[Problem details]: Give every entry below again, exactly as written, and skip the images.

[Excerpted records]:
:::

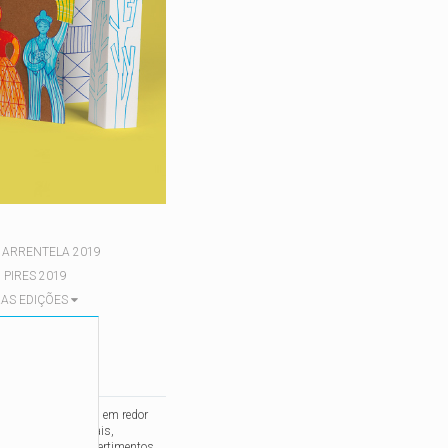
 ARRENTELA 2019
 PIRES 2019
AS EDIÇÕES
pulares juntam-nos em redor
s bailaricos, arraiais,
comes e bebes e divertimentos.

:::

[Response to this exercise]:
 ARRENTELA 2019
 PIRES 2019
AS EDIÇÕES
pulares juntam-nos em redor
s bailaricos, arraiais,
comes e bebes e divertimentos.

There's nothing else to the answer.